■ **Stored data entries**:
Start of Block

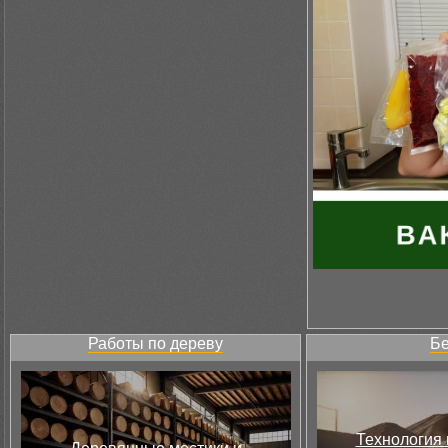
Работы по дереву
Бе
Технология 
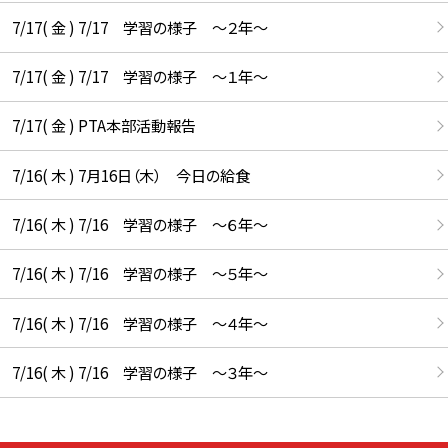
7/17( 金 ) 7/17 学習の様子 ～２年～
7/17( 金 ) 7/17 学習の様子 ～１年～
7/17( 金 ) PTA本部活動報告
7/16( 木 ) 7月16日（木） 今日の給食
7/16( 木 ) 7/16 学習の様子 ～６年～
7/16( 木 ) 7/16 学習の様子 ～５年～
7/16( 木 ) 7/16 学習の様子 ～４年～
7/16( 木 ) 7/16 学習の様子 ～３年～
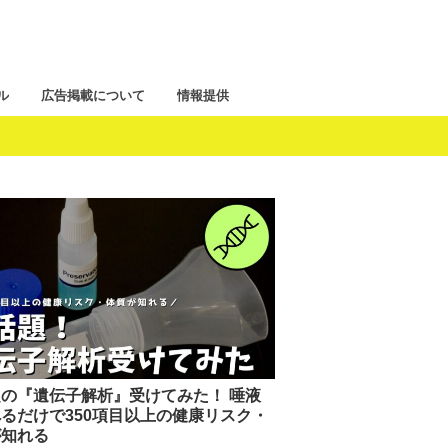
ル
広告掲載について
情報提供
の『遺伝子解析』受けてみた！ 唾液
るだけで350項目以上の健康リスク・
が知れる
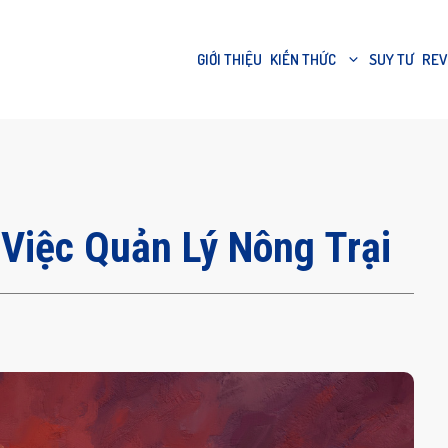
GIỚI THIỆU
KIẾN THỨC
SUY TƯ
REV
Việc Quản Lý Nông Trại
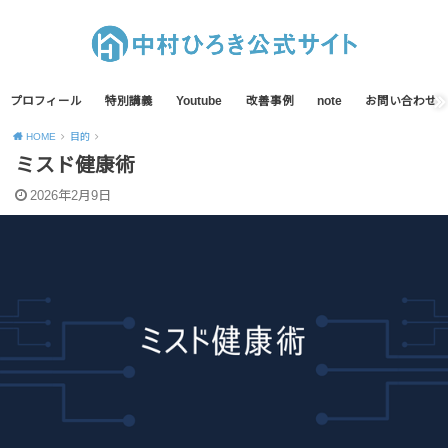
プロフィール
特別講義
Youtube
改善事例
note
お問い合わせ
HOME
目的
ミスド健康術
2026年2月9日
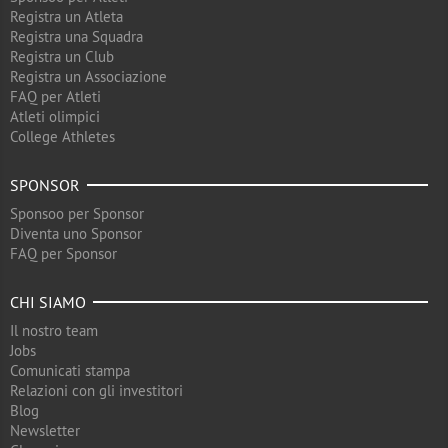
Registra un Atleta
Registra una Squadra
Registra un Club
Registra un Associazione
FAQ per Atleti
Atleti olimpici
College Athletes
SPONSOR
Sponsoo per Sponsor
Diventa uno Sponsor
FAQ per Sponsor
CHI SIAMO
Il nostro team
Jobs
Comunicati stampa
Relazioni con gli investitori
Blog
Newsletter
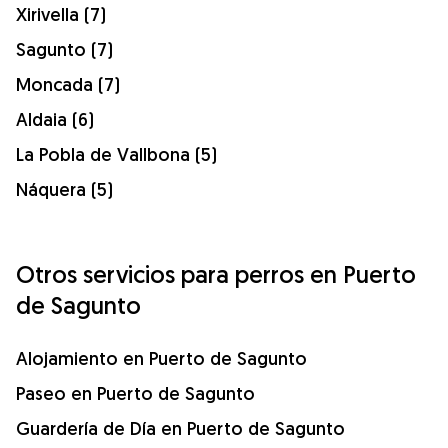
Xirivella (7)
Sagunto (7)
Moncada (7)
Aldaia (6)
La Pobla de Vallbona (5)
Náquera (5)
Otros servicios para perros en Puerto
de Sagunto
Alojamiento en Puerto de Sagunto
Paseo en Puerto de Sagunto
Guardería de Día en Puerto de Sagunto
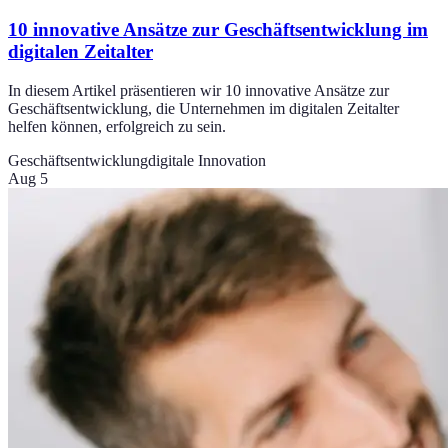
10 innovative Ansätze zur Geschäftsentwicklung im
digitalen Zeitalter
In diesem Artikel präsentieren wir 10 innovative Ansätze zur
Geschäftsentwicklung, die Unternehmen im digitalen Zeitalter
helfen können, erfolgreich zu sein.
Geschäftsentwicklung
digitale Innovation
Aug 5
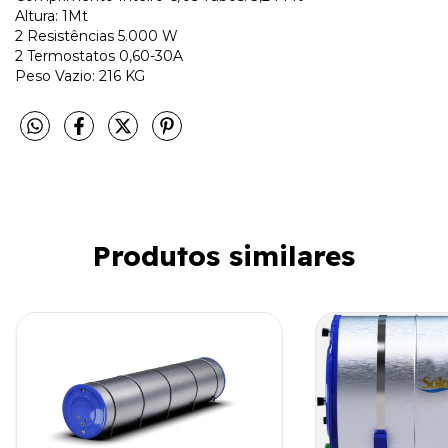
Altura: 1Mt
2 Resistências 5.000 W
2 Termostatos 0,60-30A
Peso Vazio: 216 KG
Produtos similares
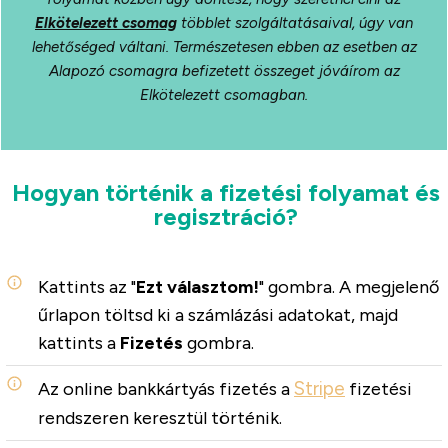
Elkötelezett csomag
többlet szolgáltatásaival, úgy van
lehetőséged váltani. Természetesen ebben az esetben az
Alapozó csomagra befizetett összeget jóváírom az
Elkötelezett csomagban.
Hogyan történik a fizetési folyamat és
regisztráció?
Kattints az "
Ezt választom!
" gombra. A megjelenő
űrlapon töltsd ki a számlázási adatokat, majd
kattints a
Fizetés
gombra.
Stripe
Az online bankkártyás fizetés a
fizetési
rendszeren keresztül történik.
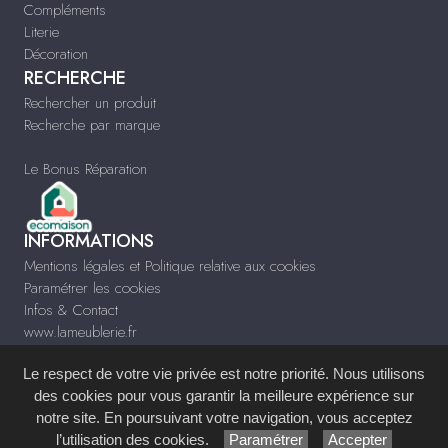
Compléments
Literie
Décoration
RECHERCHE
Rechercher un produit
Recherche par marque
Le Bonus Réparation
INFORMATIONS
Mentions légales et Politique relative aux cookies
Paramétrer les cookies
Infos & Contact
www.lameublerie.fr
Le respect de votre vie privée est notre priorité. Nous utilisons
des cookies pour vous garantir la meilleure expérience sur
notre site. En poursuivant votre navigation, vous acceptez
Site réalisé avec le
Système de Gestion de Contenu (SGC)
imagenia
, créé et
l’utilisation des cookies.
Paramétrer
Accepter
développé en France par
mémoire d'images
.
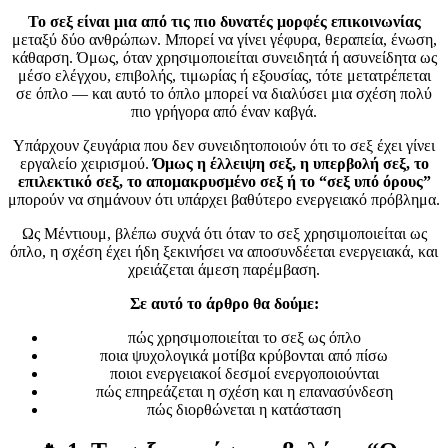
Το σεξ είναι μια από τις πιο δυνατές μορφές επικοινωνίας
μεταξύ δύο ανθρώπων. Μπορεί να γίνει γέφυρα, θεραπεία, ένωση,
κάθαρση. Όμως, όταν χρησιμοποιείται συνειδητά ή ασυνείδητα ως
μέσο ελέγχου, επιβολής, τιμωρίας ή εξουσίας, τότε μετατρέπεται
σε όπλο — και αυτό το όπλο μπορεί να διαλύσει μια σχέση πολύ
πιο γρήγορα από έναν καβγά.
Υπάρχουν ζευγάρια που δεν συνειδητοποιούν ότι το σεξ έχει γίνει
εργαλείο χειρισμού.
Όμως η έλλειψη σεξ, η υπερβολή σεξ, το
επιλεκτικό σεξ, το απομακρυσμένο σεξ ή το “σεξ υπό όρους”
μπορούν να σημάνουν ότι υπάρχει βαθύτερο ενεργειακό πρόβλημα.
Ως Μέντιουμ, βλέπω συχνά ότι όταν το σεξ χρησιμοποιείται ως
όπλο, η σχέση έχει ήδη ξεκινήσει να αποσυνδέεται ενεργειακά, και
χρειάζεται άμεση παρέμβαση.
Σε αυτό το άρθρο θα δούμε:
πώς χρησιμοποιείται το σεξ ως όπλο
ποια ψυχολογικά μοτίβα κρύβονται από πίσω
ποιοι ενεργειακοί δεσμοί ενεργοποιούνται
πώς επηρεάζεται η σχέση και η επανασύνδεση
πώς διορθώνεται η κατάσταση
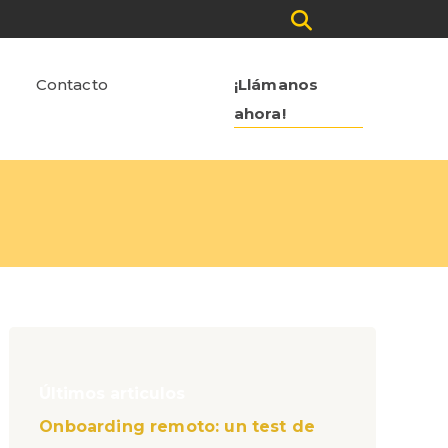
Contacto
¡Llámanos
ahora!
Últimos articulos
Onboarding remoto: un test de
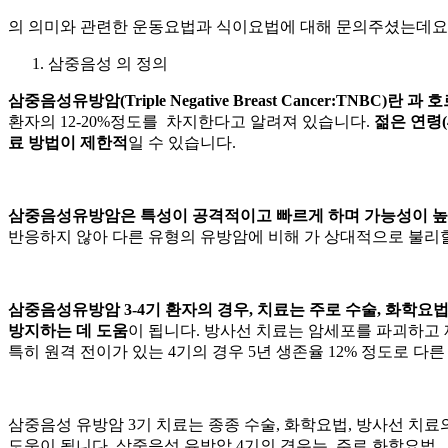
의 의미와 관련한 운동요법과 식이요법에 대해 문의주셨는데요
삼중음성
의 정의
삼중음성유방암(Triple Negative Breast Cancer:TNBC)란
과
호
환자의 12-20%정도를 차지한다고 알려져 있습니다.
젊은 연령
료 방법이 제한적
일 수 있습니다.
삼중음성유방암은 특성이 공격적이고 빠르게
하며
가능성이 높
반응하지 않아 다른 유형의 유방암에 비해
가 상대적으로 불리할
삼중음성유방암 3-4기 환자의 경우, 치료는 주로 수술, 화학
방지하는 데 도움
이 됩니다. 방사선 치료는 암세포를 파괴하고 
특히 원격 전이가 있는 4기의 경우 5년 생존율 12% 정도로 
삼중음성 유방암 3기 치료는 종종 수술, 화학요법, 방사선 치
도움이 됩니다. 삼중음성 유방압 4기의 경우는, 주로 화학요법,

End of Block

■ **Try it**:
The reply should contain all of the data above, word for word, with no pictures.

■ **Solution to this exercise**:
Работы по дереву
Бе
Технология 
7/17( 金 ) 7/17 学習の様子 ～２年～
7/17( 金 ) 7/17 学習の様子 ～１年～
7/17( 金 ) PTA本部活動報告
7/16( 木 ) 7月16日（木） 今日の給食
7/16( 木 ) 7/16 学習の様子 ～６年～
7/16( 木 ) 7/16 学習の様子 ～５年～
7/16( 木 ) 7/16 学習の様子 ～４年～
7/16( 木 ) 7/16 学習の様子 ～３年～
ル
広告掲載について
情報提供
の『遺伝子解析』受けてみた！ 唾液
るだけで350項目以上の健康リスク・
が知れる
GIỚI THIỆU
KIẾN THỨC
SUY TƯ
REV
Việc Quản Lý Nông Trại
プロフィール
特別講義
Youtube
改善事例
note
お問い合わせ
HOME
目的
ミスド健康術
2026年2月9日
Registra un Atleta
Registra una Squadra
Registra un Club
Registra un Associazione
FAQ per Atleti
Atleti olimpici
College Athletes
SPONSOR
Sponsoo per Sponsor
Diventa uno Sponsor
FAQ per Sponsor
CHI SIAMO
Il nostro team
Jobs
Comunicati stampa
Relazioni con gli investitori
Blog
Newsletter
Xirivella (7)
Sagunto (7)
Moncada (7)
Aldaia (6)
La Pobla de Vallbona (5)
Náquera (5)
Otros servicios para perros en Puerto
de Sagunto
Alojamiento en Puerto de Sagunto
Paseo en Puerto de Sagunto
Guardería de Día en Puerto de Sagunto
10 innovative Ansätze zur Geschäftsentwicklung im
digitalen Zeitalter
In diesem Artikel präsentieren wir 10 innovative Ansätze zur
Geschäftsentwicklung, die Unternehmen im digitalen Zeitalter
helfen können, erfolgreich zu sein.
Geschäftsentwicklung
digitale Innovation
Aug 5
Altura: 1Mt
2 Resistências 5.000 W
2 Termostatos 0,60-30A
Peso Vazio: 216 KG
Produtos similares
Elkötelezett csomag
többlet szolgáltatásaival, úgy van
lehetőséged váltani. Természetesen ebben az esetben az
Alapozó csomagra befizetett összeget jóváírom az
Elkötelezett csomagban.
Hogyan történik a fizetési folyamat és
regisztráció?
Kattints az "
Ezt választom!
" gombra. A megjelenő
űrlapon töltsd ki a számlázási adatokat, majd
kattints a
Fizetés
gombra.
Stripe
Az online bankkártyás fizetés a
fizetési
rendszeren keresztül történik.
Compléments
Literie
Décoration
RECHERCHE
Rechercher un produit
Recherche par marque
Le Bonus Réparation
INFORMATIONS
Mentions légales et Politique relative aux cookies
Paramétrer les cookies
Infos & Contact
www.lameublerie.fr
Le respect de votre vie privée est notre priorité. Nous utilisons
des cookies pour vous garantir la meilleure expérience sur
notre site. En poursuivant votre navigation, vous acceptez
Site réalisé avec le
Système de Gestion de Contenu (SGC)
imagenia
, créé et
l’utilisation des cookies.
Paramétrer
Accepter
développé en France par
mémoire d'images
.
Το σεξ είναι μια από τις πιο δυνατές μορφές επικοινωνίας
μεταξύ δύο ανθρώπων. Μπορεί να γίνει γέφυρα, θεραπεία, ένωση,
κάθαρση. Όμως, όταν χρησιμοποιείται συνειδητά ή ασυνείδητα ως
μέσο ελέγχου, επιβολής, τιμωρίας ή εξουσίας, τότε μετατρέπεται
σε όπλο — και αυτό το όπλο μπορεί να διαλύσει μια σχέση πολύ
πιο γρήγορα από έναν καβγά.
Υπάρχουν ζευγάρια που δεν συνειδητοποιούν ότι το σεξ έχει γίνει
εργαλείο χειρισμού.
Όμως η έλλειψη σεξ, η υπερβολή σεξ, το
επιλεκτικό σεξ, το απομακρυσμένο σεξ ή το “σεξ υπό όρους”
μπορούν να σημάνουν ότι υπάρχει βαθύτερο ενεργειακό πρόβλημα.
Ως Μέντιουμ, βλέπω συχνά ότι όταν το σεξ χρησιμοποιείται ως
όπλο, η σχέση έχει ήδη ξεκινήσει να αποσυνδέεται ενεργειακά, και
χρειάζεται άμεση παρέμβαση.
Σε αυτό το άρθρο θα δούμε:
πώς χρησιμοποιείται το σεξ ως όπλο
ποια ψυχολογικά μοτίβα κρύβονται από πίσω
ποιοι ενεργειακοί δεσμοί ενεργοποιούνται
πώς επηρεάζεται η σχέση και η επανασύνδεση
πώς διορθώνεται η κατάσταση
Contacto
¡Llámanos
ahora!
Últimos articulos
Onboarding remoto: un test de
의 의미와 관련한 운동요법과 식이요법에 대해 문의주셨는데요
삼중음성
의 정의
삼중음성유방암(Triple Negative Breast Cancer:TNBC)란
과
호
환자의 12-20%정도를 차지한다고 알려져 있습니다.
젊은 연령
료 방법이 제한적
일 수 있습니다.
삼중음성유방암은 특성이 공격적이고 빠르게
하며
가능성이 높
반응하지 않아 다른 유형의 유방암에 비해
가 상대적으로 불리할
삼중음성유방암 3-4기 환자의 경우, 치료는 주로 수술, 화학
방지하는 데 도움
이 됩니다. 방사선 치료는 암세포를 파괴하고 
특히 원격 전이가 있는 4기의 경우 5년 생존율 12% 정도로 
삼중음성 유방암 3기 치료는 종종 수술, 화학요법, 방사선 치
도움이 됩니다. 삼중음성 유방압 4기의 경우는, 주로 화학요법,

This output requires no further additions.